Give back only the lines in the records below from the one with "同時期にブックマークされた記事" to the one with "результат лишь на 1.4% ниже верхней", both inclusive, word for word.

DATASET:
-------
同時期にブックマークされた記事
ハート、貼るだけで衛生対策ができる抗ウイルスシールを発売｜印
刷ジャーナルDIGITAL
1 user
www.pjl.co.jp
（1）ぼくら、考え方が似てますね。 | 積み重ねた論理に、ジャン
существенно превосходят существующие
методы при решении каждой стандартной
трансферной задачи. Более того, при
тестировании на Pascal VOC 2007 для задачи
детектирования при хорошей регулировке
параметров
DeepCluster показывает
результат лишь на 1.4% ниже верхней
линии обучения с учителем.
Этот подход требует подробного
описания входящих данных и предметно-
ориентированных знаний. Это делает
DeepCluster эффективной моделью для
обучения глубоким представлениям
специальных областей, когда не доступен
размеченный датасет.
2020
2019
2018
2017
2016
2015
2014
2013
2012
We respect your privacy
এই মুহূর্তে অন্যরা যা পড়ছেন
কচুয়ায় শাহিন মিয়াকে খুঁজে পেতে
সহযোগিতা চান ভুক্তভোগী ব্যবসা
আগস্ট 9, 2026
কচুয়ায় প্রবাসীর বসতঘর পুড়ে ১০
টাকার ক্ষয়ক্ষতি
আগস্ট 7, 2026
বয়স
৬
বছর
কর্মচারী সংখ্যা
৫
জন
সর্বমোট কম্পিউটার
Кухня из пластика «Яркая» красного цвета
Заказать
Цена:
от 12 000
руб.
-------
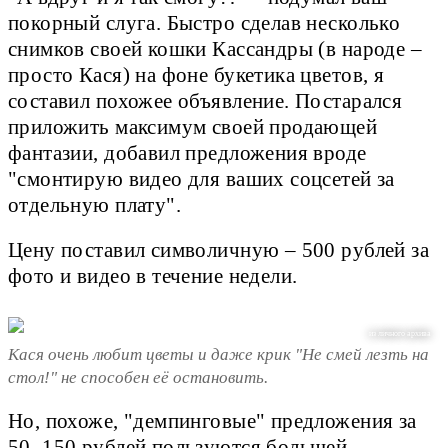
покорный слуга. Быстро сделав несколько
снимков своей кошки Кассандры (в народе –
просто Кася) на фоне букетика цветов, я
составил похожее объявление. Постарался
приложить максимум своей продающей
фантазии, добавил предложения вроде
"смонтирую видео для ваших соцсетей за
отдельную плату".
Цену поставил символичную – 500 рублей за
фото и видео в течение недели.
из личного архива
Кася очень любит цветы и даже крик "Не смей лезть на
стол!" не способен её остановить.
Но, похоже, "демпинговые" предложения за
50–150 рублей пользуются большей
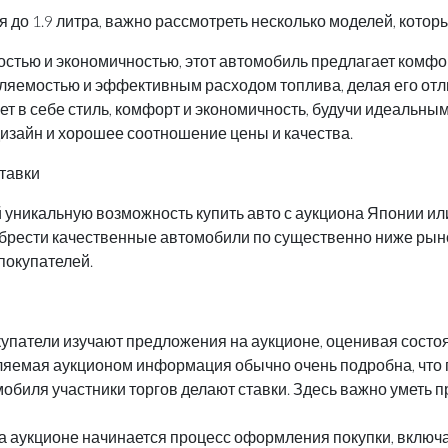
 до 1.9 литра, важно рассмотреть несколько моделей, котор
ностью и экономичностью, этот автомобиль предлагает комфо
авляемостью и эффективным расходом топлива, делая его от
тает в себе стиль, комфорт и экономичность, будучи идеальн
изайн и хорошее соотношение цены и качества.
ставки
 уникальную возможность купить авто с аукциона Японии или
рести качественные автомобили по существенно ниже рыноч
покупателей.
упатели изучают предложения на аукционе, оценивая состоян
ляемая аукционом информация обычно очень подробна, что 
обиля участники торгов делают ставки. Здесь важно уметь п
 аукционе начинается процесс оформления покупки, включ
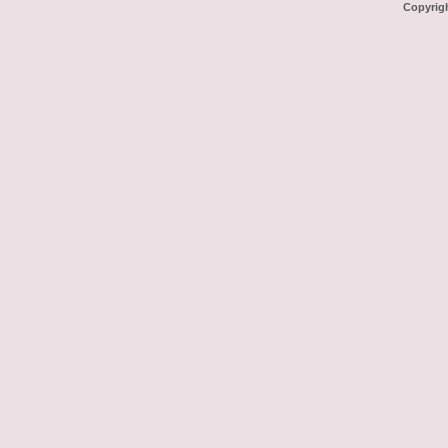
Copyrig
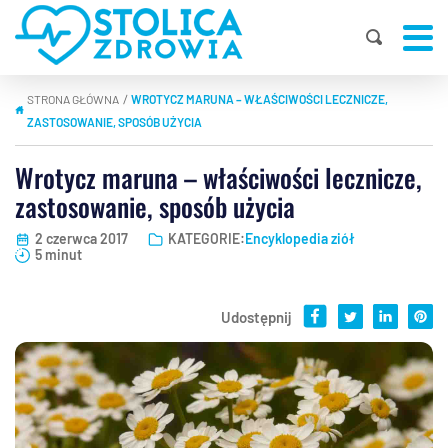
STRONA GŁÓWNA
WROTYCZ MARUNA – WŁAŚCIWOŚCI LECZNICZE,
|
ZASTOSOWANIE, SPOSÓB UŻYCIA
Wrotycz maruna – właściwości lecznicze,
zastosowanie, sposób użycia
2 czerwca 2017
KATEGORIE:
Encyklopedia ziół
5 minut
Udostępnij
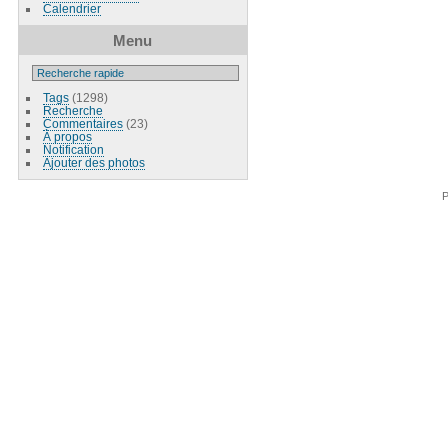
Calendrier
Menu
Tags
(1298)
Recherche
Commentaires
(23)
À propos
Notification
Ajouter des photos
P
-------
YOUR RESPONSE:
同時期にブックマークされた記事
ハート、貼るだけで衛生対策ができる抗ウイルスシールを発売｜印
刷ジャーナルDIGITAL
1 user
www.pjl.co.jp
（1）ぼくら、考え方が似てますね。 | 積み重ねた論理に、ジャン
существенно превосходят существующие
методы при решении каждой стандартной
трансферной задачи. Более того, при
тестировании на Pascal VOC 2007 для задачи
детектирования при хорошей регулировке
параметров
DeepCluster показывает
результат лишь на 1.4% ниже верхней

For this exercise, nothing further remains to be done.